BEGIN

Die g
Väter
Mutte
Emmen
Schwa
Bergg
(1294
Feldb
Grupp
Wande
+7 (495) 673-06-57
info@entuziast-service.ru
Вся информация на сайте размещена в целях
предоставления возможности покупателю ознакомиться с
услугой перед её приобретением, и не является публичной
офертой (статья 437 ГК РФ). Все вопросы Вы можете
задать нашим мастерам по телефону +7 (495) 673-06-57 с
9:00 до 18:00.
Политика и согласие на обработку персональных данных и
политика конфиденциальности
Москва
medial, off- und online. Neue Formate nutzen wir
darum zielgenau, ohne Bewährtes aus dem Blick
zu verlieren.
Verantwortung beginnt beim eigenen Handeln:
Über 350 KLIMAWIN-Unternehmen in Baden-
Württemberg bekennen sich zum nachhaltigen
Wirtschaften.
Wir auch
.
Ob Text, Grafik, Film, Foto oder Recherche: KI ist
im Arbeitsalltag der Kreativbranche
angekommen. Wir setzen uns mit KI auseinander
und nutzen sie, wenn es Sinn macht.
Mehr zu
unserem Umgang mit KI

END

■ **Task prompt**:
Wherever the string "nutzen" appears in the records, copy the whole line.

■ **Solution**:
medial, off- und online. Neue Formate nutzen wir
und nutzen sie, wenn es Sinn macht.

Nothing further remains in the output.